■ Task material ■
--- START ---
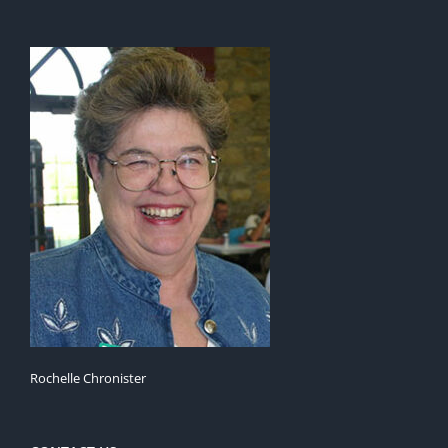
Rochelle Chronister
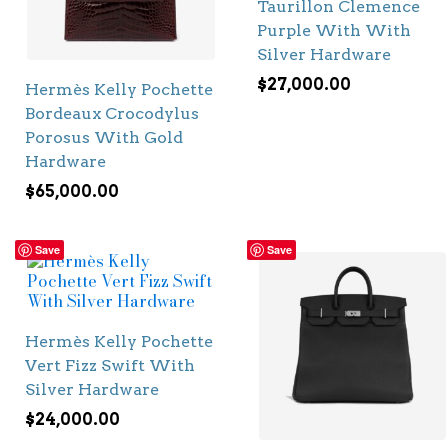
Taurillon Clemence
Purple With With
Silver Hardware
$
27,000.00
Hermès Kelly Pochette
Bordeaux Crocodylus
Porosus With Gold
Hardware
$
65,000.00
Save
Save
Hermès Kelly Pochette
Vert Fizz Swift With
Silver Hardware
$
24,000.00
--- END ---
■ Problem to work on ■
Quote the lines of the listing above that run from the line with "Porosus With Gold" through its last line, both included, and nothing else.

■ Problem solution ■
Porosus With Gold
Hardware
$
65,000.00
Save
Save
Hermès Kelly Pochette
Vert Fizz Swift With
Silver Hardware
$
24,000.00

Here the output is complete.